Alors que nombre d'entreprises déplorent le manque d'audace, de flexibilité
	et de polyvalence de leurs jeunes cadres pendant que ceux-ci semblent
	désenchantés du monde du travail, on est en droit de s'interroger sur la
	formation reçue par nos futurs dirigeants. Réformer l'éducation pour
	préparer les jeunes diplômés aux nécessaires mutations des entreprises et
	pour réintroduire du sens pour eux comme pour les organisations, voilà bien
	le sujet de notre attente !
Les conseils en recrutement que nous sommes se doivent de pointer du doigt
	les lacunes de l'enseignement trop spécifique reçu par nos cadres. Le manque
	de compétences parallèles finit par scléroser voire bloquer le
	fonctionnement des entreprises. Le modèle qui consiste à faire rentrer sur
	le marché du travail des cadres hyperspécialisés, véritables « produits
	finis », préformatés, est aujourd'hui périmé.
En effet, à trop vouloir privilégier les mathématiques et l'intelligence
	logique, nous avons oublié de façonner des consciences, de développer des
	esprits critiques, de libérer la spontanéité et le plaisir, bref, nous avons
	omis de préparer les cadres aux responsabilités humaines auxquelles ils
	seront vite confrontés.
A fabriquer trop de spécialistes, nous nous sommes enfermés dans un schéma
	étroit dont il nous faut sortir aujourd'hui. C'est un signe des temps et, en
	écho à cette plainte, des universités mettent enfin en place des formations
	complémentaires pour une « hybridation des disciplines », ainsi définie par
	Philippe Jacqué du journal « Le Monde » du 20 octobre 2011.
De quoi s'agit-il vraiment ?
En fait, l'idée est de diversifier les formations dans l'objectif de mieux
	préparer nos futurs dirigeants à la réalité du terrain mais aussi d'ouvrir
	leur esprit à d'autres disciplines moins directement utilisables pour leur
	permettre de faire face au mieux aux défis du futur.

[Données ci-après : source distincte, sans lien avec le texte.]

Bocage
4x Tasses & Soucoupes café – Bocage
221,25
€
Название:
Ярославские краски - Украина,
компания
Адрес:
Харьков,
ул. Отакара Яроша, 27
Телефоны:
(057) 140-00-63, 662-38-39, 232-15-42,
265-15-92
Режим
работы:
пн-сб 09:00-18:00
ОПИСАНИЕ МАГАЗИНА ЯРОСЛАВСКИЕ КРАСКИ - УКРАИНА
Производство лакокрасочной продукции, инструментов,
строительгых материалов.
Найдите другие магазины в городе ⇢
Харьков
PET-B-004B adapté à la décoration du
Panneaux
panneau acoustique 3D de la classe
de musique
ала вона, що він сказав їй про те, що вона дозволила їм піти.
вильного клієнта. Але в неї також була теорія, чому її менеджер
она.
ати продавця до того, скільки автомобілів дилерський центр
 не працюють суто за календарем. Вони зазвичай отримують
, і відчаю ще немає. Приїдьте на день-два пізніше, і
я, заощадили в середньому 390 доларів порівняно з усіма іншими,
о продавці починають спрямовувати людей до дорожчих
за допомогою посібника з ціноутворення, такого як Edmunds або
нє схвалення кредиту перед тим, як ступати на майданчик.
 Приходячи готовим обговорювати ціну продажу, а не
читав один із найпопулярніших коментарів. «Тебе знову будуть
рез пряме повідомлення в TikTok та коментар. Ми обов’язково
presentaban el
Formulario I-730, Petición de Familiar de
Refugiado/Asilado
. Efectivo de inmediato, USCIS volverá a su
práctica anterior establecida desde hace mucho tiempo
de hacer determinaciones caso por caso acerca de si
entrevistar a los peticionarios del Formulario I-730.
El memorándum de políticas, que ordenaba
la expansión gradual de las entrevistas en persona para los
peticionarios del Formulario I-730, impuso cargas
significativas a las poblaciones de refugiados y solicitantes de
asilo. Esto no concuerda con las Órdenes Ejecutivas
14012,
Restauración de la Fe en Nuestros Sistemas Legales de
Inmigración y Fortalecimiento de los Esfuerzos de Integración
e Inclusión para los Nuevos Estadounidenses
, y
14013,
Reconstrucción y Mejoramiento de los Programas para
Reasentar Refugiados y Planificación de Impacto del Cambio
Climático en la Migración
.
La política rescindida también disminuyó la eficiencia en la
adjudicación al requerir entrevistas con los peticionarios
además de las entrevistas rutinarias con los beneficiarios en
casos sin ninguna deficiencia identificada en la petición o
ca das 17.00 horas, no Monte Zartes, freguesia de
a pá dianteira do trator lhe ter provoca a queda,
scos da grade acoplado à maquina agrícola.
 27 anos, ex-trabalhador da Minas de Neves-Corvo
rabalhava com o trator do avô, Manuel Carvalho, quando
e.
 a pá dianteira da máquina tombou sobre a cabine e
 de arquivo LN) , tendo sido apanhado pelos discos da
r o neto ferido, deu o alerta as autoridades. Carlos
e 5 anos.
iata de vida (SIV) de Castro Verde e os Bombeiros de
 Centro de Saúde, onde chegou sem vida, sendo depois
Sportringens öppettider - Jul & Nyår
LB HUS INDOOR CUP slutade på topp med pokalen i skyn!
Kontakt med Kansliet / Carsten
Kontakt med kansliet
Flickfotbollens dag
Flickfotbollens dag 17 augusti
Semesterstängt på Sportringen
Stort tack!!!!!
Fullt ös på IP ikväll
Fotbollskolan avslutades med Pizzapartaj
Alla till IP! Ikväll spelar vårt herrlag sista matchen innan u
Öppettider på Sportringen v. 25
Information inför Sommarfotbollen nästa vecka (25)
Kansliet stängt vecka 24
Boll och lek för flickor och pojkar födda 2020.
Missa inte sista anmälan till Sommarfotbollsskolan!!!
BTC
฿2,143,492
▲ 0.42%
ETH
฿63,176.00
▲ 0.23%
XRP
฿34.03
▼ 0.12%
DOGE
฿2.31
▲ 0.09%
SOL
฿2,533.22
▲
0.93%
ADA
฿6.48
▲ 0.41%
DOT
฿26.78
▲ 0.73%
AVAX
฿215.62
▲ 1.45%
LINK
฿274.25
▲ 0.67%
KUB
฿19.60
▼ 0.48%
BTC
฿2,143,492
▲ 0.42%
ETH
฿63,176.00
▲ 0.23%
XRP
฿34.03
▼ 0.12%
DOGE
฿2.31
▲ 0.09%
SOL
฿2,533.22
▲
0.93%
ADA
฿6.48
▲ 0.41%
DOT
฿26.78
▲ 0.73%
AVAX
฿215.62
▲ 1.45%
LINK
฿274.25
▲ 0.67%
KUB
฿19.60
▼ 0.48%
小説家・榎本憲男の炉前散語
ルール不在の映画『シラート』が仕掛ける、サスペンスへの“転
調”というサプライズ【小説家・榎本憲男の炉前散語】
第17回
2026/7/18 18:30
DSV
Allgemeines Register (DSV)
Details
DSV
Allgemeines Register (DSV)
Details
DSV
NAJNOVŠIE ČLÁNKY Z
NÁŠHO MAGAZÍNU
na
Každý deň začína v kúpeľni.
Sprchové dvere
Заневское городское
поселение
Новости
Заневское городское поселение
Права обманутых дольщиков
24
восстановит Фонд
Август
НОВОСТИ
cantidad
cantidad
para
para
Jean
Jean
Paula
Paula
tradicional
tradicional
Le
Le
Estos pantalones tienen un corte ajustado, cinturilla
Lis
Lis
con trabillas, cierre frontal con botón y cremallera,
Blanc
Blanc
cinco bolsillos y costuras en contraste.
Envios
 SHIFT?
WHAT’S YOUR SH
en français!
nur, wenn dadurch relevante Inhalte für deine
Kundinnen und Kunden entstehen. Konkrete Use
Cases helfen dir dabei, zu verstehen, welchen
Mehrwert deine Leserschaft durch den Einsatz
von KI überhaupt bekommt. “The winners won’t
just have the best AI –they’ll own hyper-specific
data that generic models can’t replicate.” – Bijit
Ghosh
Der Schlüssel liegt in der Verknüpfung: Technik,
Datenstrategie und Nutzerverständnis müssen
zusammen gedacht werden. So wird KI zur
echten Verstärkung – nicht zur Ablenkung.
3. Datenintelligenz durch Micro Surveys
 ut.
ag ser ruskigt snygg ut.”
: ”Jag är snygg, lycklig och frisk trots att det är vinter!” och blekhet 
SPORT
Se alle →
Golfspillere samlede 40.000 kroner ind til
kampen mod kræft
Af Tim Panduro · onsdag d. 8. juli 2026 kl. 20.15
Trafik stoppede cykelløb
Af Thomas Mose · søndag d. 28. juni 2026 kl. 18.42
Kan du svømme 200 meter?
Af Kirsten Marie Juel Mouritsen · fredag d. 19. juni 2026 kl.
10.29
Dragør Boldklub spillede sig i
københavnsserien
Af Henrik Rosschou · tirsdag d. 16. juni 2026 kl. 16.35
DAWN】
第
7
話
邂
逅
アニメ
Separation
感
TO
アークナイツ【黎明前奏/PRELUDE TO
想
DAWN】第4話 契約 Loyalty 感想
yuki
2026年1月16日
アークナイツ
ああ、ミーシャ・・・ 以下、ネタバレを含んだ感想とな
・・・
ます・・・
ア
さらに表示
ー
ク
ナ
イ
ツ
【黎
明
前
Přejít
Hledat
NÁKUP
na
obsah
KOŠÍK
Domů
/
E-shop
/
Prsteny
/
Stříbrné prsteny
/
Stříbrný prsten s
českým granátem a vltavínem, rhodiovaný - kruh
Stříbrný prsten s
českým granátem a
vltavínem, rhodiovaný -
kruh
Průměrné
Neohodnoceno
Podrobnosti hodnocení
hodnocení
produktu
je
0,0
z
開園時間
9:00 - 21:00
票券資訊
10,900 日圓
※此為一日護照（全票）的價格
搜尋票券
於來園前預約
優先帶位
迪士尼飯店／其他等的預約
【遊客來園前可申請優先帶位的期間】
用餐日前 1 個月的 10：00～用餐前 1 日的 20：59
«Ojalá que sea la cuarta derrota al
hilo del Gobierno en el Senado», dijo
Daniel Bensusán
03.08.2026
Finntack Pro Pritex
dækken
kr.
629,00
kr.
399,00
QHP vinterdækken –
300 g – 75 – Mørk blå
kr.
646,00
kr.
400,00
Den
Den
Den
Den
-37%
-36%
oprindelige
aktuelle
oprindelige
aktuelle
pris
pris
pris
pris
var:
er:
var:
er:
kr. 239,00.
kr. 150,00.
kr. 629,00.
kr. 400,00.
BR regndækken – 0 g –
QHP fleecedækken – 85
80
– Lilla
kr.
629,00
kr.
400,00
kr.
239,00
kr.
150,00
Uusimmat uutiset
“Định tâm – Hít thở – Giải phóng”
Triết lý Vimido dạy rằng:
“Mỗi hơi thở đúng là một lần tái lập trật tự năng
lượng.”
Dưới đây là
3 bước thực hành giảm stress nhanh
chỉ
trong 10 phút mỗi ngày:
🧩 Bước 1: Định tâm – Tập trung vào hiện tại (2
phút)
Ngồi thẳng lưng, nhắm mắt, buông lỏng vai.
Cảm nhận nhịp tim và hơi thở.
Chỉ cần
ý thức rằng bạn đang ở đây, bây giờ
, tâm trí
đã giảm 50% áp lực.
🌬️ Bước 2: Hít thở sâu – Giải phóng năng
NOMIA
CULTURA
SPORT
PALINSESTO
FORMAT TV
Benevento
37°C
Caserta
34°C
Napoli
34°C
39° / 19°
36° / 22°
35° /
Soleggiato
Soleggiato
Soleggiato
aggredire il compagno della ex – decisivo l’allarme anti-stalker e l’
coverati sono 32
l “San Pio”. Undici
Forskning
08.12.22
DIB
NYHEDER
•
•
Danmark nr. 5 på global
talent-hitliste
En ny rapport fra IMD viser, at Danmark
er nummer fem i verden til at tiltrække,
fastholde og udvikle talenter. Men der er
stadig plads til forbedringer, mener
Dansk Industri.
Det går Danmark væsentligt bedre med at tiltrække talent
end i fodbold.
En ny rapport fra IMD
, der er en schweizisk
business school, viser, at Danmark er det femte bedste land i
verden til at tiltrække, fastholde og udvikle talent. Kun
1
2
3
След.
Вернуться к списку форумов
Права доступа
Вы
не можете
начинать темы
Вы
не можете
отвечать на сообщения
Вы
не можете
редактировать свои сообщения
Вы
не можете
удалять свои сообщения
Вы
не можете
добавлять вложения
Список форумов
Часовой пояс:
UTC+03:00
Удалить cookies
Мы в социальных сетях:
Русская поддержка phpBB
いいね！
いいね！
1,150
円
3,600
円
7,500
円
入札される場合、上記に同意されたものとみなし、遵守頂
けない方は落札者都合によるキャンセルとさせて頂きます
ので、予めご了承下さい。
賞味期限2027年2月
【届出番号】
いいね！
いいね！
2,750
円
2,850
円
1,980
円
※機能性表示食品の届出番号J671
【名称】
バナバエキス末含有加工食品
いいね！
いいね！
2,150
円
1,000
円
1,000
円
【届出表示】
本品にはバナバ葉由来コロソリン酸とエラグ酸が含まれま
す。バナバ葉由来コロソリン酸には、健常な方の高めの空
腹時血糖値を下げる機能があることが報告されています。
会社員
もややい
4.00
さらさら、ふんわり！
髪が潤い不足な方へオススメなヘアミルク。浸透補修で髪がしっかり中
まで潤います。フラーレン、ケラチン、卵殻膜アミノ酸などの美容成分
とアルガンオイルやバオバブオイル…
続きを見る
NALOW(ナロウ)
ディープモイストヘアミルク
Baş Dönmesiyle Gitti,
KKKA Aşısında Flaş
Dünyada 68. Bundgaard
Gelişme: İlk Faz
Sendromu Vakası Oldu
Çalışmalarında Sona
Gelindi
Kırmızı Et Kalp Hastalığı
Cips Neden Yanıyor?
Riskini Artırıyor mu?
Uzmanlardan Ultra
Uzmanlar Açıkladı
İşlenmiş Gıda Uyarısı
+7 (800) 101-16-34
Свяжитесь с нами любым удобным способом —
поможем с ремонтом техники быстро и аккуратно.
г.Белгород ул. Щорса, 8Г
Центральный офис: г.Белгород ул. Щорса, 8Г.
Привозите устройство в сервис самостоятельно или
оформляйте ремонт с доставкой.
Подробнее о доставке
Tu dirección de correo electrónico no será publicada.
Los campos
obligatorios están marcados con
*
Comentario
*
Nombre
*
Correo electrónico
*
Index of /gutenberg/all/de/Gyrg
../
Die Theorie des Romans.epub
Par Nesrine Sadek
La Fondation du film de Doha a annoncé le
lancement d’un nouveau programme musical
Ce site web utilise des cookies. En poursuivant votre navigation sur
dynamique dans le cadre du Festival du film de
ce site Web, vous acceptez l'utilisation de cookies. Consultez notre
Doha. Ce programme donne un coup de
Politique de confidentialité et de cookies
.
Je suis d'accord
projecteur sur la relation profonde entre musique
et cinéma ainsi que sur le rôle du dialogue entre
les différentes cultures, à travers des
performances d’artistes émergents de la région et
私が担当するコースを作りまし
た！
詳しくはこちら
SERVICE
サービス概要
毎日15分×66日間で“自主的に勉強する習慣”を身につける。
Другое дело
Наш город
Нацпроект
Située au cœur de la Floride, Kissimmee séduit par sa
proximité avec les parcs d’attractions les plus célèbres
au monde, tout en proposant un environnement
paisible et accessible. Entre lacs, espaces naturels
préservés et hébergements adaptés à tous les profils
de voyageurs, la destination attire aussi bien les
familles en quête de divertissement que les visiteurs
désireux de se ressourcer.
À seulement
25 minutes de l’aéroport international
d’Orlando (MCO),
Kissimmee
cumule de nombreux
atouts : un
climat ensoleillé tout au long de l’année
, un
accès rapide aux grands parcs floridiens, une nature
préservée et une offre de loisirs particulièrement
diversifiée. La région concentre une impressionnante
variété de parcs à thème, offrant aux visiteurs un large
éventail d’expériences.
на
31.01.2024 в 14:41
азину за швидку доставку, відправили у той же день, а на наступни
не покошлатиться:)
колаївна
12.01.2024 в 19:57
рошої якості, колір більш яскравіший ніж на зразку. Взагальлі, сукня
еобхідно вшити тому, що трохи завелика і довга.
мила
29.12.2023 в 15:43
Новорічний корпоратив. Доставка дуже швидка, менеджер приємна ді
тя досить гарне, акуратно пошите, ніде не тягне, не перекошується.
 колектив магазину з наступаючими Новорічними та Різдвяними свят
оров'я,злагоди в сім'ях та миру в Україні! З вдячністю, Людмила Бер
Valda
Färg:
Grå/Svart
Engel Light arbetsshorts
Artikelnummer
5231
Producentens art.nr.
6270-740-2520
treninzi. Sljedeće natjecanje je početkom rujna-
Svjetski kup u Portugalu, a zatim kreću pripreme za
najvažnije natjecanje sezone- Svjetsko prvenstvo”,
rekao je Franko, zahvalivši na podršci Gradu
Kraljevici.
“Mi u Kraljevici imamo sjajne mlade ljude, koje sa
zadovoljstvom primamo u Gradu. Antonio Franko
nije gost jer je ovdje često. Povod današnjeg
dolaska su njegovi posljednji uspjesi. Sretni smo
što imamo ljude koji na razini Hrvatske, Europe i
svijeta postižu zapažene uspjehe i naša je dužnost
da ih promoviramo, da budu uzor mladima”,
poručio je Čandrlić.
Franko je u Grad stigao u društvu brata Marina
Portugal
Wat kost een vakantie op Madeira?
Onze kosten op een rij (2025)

Ainsi, peut-on a minima mixer les formations de droit ou d'économie avec des
	langues, ou celles de mathématiques avec des sciences humaines, mais aussi
	réhabiliter les « humanités » au sens large (philosophie, histoire, lettres,
	arts…) comme le fait la licence humanités de l'université de Paris Ouest
	Nanterre.
Voici une ouverture d'esprit qu'il s'agit de saluer pour avoir des têtes
	bien faites plutôt que bien pleines !
En élargissant les connaissances à d'autres domaines, à d'autres
	disciplines, nous stimulerons ainsi chez les jeunes, l'envie d'apprendre, la
	curiosité et la confiance en eux et nous développerons la culture générale,
	mais aussi l'élan, l'altérité et l'innovation qui font parfois défaut aux
	jeunes cadres d'aujourd'hui.
Pour aller plus loin… On pourrait également inciter les étudiants à sortir
	de leur « cocon », à l'instar des pays anglo-saxons qui encouragent leurs
	élèves à prendre une année de césure. Non pas pour un échange avec une autre
	université, mais pour une réelle plongée au contact de la diversité
	culturelle.
Cela leur permettrait de connaître l'autre, mais aussi de se connaître et de
	se confronter au risque, ce risque que notre système de formation semble
	limiter aujourd'hui. En ouvrant davantage la formation à des disciplines
	artistiques, on permettrait aussi une expression des émotions qui semble
	aujourd'hui faire défaut aux managers.
Pour ce faire, il conviendrait de « réenchanter » l'enseignement, le rendre
	plus éclectique, plus créatif, plus innovant et pas seulement directement
	monnayable. Diversifier la formation permettra aux jeunes de faire face aux
	défis qui les attendent et aussi de retrouver spontanéité, plaisir du
	travail, bref… une part d'humanité.
Nous, conseils en recrutement, devons encourager les entreprises dans le
	sens de l'ouverture, les inciter à favoriser ces nouveaux parcours, afin de
	réintroduire l'humain au centre de l'entreprise et, pourquoi pas, de faire
	émerger « l'honnête homme » du XXI e siècle.